■ Requirement: The answer must restate the listing word for word, without its images.

═══ Source data

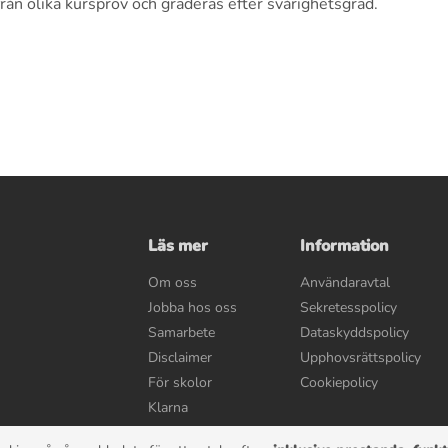
ån olika kursprov och graderas efter svårighetsgrad.
Läs mer
Information
Om oss
Användaravtal
Jobba hos oss
Sekretesspolicy
Samarbete
Dataskyddspolicy
Disclaimer
Upphovsrättspolicy
För skolor
Cookiepolicy
Klarna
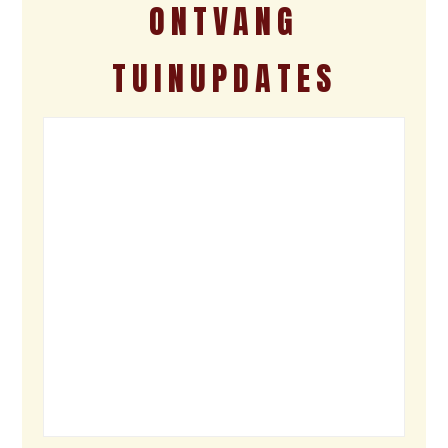
ONTVANG
TUINUPDATES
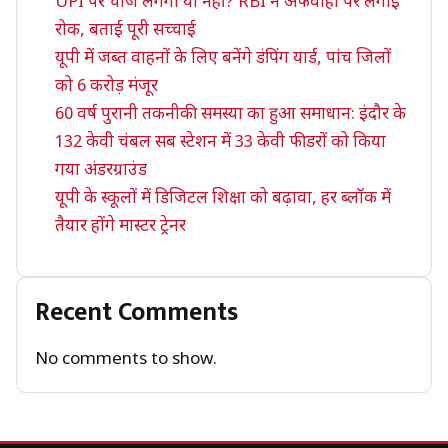
UPI पर चार्ज लगेगा या नहीं? RBI ने अफवाहों पर लगाई
रोक, बताई पूरी सच्चाई
यूपी में जब्त वाहनों के लिए बनेंगे डंपिंग यार्ड, पांच जिलों
को 6 करोड़ मंजूर
60 वर्ष पुरानी तकनीकी समस्या का हुआ समाधान: इंदौर के
132 केवी चंबल सब स्टेशन में 33 केवी फीडरों को किया
गया अंडरग्राउंड
यूपी के स्कूलों में डिजिटल शिक्षा को बढ़ावा, हर ब्लॉक में
तैयार होंगे मास्टर ट्रेनर
Recent Comments
No comments to show.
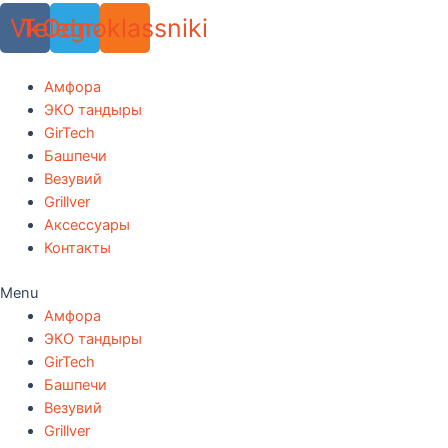
Vk
Telegram
Odnoklassniki
Амфора
ЭКО тандыры
GirTech
Башпечи
Везувий
Grillver
Аксессуары
Контакты
Menu
Амфора
ЭКО тандыры
GirTech
Башпечи
Везувий
Grillver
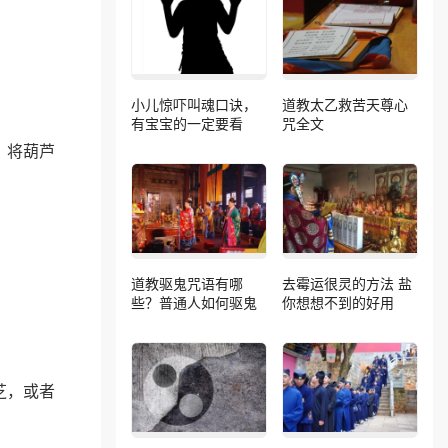
小儿惊吓叫魂口诀，
道教太乙救苦天尊心
有宝宝的一定要看
咒全文
，将葫芦
道教驱鬼咒语有哪
去霉运很灵的方法 盐
些？普通人如何驱鬼
你想想不到的好用
芝，或者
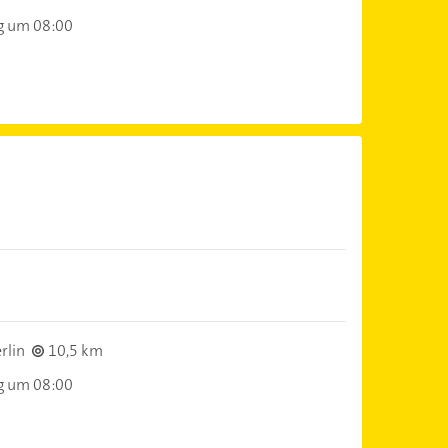
g um 08:00
rlin
10,5 km
g um 08:00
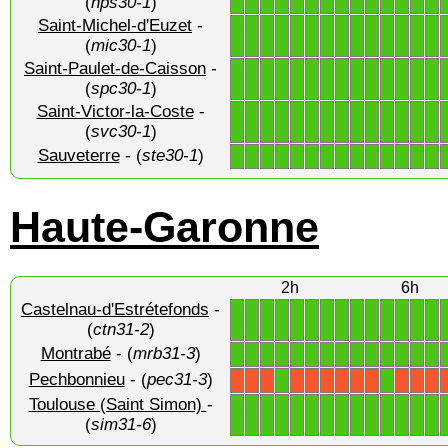
(
nps30-1
)
Saint-Michel-d'Euzet
-
1
1
1
1
1
1
1
1
1
1
1
1
1
1
(
mic30-1
)
Saint-Paulet-de-Caisson
-
1
1
1
1
1
1
1
1
1
1
1
1
1
1
(
spc30-1
)
Saint-Victor-la-Coste
-
1
1
1
1
1
1
1
1
1
1
1
1
1
1
(
svc30-1
)
Sauveterre
- (
ste30-1
)
1
1
1
1
1
1
1
1
1
1
1
1
1
1
Haute-Garonne
2h
6h
Castelnau-d'Estrétefonds
-
1
1
1
1
1
1
1
1
1
1
1
1
1
1
(
ctn31-2
)
Montrabé
- (
mrb31-3
)
1
1
1
1
1
1
1
1
1
1
1
1
1
1
Pechbonnieu
- (
pec31-3
)
1
1
X
X
X
X
X
X
X
X
X
X
X
X
Toulouse (Saint Simon)
-
1
1
1
1
1
1
1
1
1
1
1
1
1
1
(
sim31-6
)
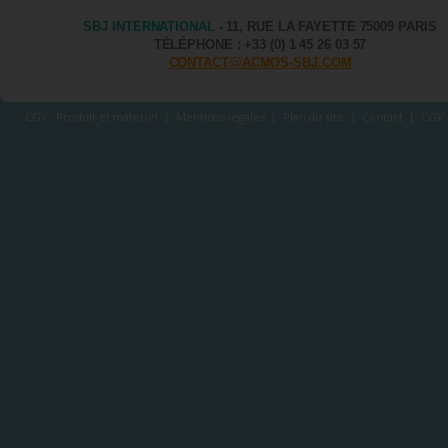
SBJ INTERNATIONAL
- 11, RUE LA FAYETTE 75009 PARIS
TÉLÉPHONE : +33 (0) 1 45 26 03 57
CONTACT@ACMOS-SBJ.COM
CGV : Produit et matériel
|
Mentions légales
|
Plan du site
|
Contact
|
CGV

══════

■ Reply:
ån olika kursprov och graderas efter svårighetsgrad.
Läs mer
Information
Om oss
Användaravtal
Jobba hos oss
Sekretesspolicy
Samarbete
Dataskyddspolicy
Disclaimer
Upphovsrättspolicy
För skolor
Cookiepolicy
Klarna
ONTVANG
TUINUPDATES
UPI पर चार्ज लगेगा या नहीं? RBI ने अफवाहों पर लगाई
रोक, बताई पूरी सच्चाई
यूपी में जब्त वाहनों के लिए बनेंगे डंपिंग यार्ड, पांच जिलों
को 6 करोड़ मंजूर
60 वर्ष पुरानी तकनीकी समस्या का हुआ समाधान: इंदौर के
132 केवी चंबल सब स्टेशन में 33 केवी फीडरों को किया
गया अंडरग्राउंड
यूपी के स्कूलों में डिजिटल शिक्षा को बढ़ावा, हर ब्लॉक में
तैयार होंगे मास्टर ट्रेनर
Recent Comments
No comments to show.
Vk
Telegram
Odnoklassniki
Амфора
ЭКО тандыры
GirTech
Башпечи
Везувий
Grillver
Аксессуары
Контакты
Menu
Амфора
ЭКО тандыры
GirTech
Башпечи
Везувий
Grillver
小儿惊吓叫魂口诀，
道教太乙救苦天尊心
有宝宝的一定要看
咒全文
，将葫芦
道教驱鬼咒语有哪
去霉运很灵的方法 盐
些？普通人如何驱鬼
你想想不到的好用
芝，或者
g um 08:00
rlin
10,5 km
g um 08:00
(
nps30-1
)
Saint-Michel-d'Euzet
-
1
1
1
1
1
1
1
1
1
1
1
1
1
1
(
mic30-1
)
Saint-Paulet-de-Caisson
-
1
1
1
1
1
1
1
1
1
1
1
1
1
1
(
spc30-1
)
Saint-Victor-la-Coste
-
1
1
1
1
1
1
1
1
1
1
1
1
1
1
(
svc30-1
)
Sauveterre
- (
ste30-1
)
1
1
1
1
1
1
1
1
1
1
1
1
1
1
Haute-Garonne
2h
6h
Castelnau-d'Estrétefonds
-
1
1
1
1
1
1
1
1
1
1
1
1
1
1
(
ctn31-2
)
Montrabé
- (
mrb31-3
)
1
1
1
1
1
1
1
1
1
1
1
1
1
1
Pechbonnieu
- (
pec31-3
)
1
1
X
X
X
X
X
X
X
X
X
X
X
X
Toulouse (Saint Simon)
-
1
1
1
1
1
1
1
1
1
1
1
1
1
1
(
sim31-6
)
SBJ INTERNATIONAL
- 11, RUE LA FAYETTE 75009 PARIS
TÉLÉPHONE : +33 (0) 1 45 26 03 57
CONTACT@ACMOS-SBJ.COM
CGV : Produit et matériel
|
Mentions légales
|
Plan du site
|
Contact
|
CGV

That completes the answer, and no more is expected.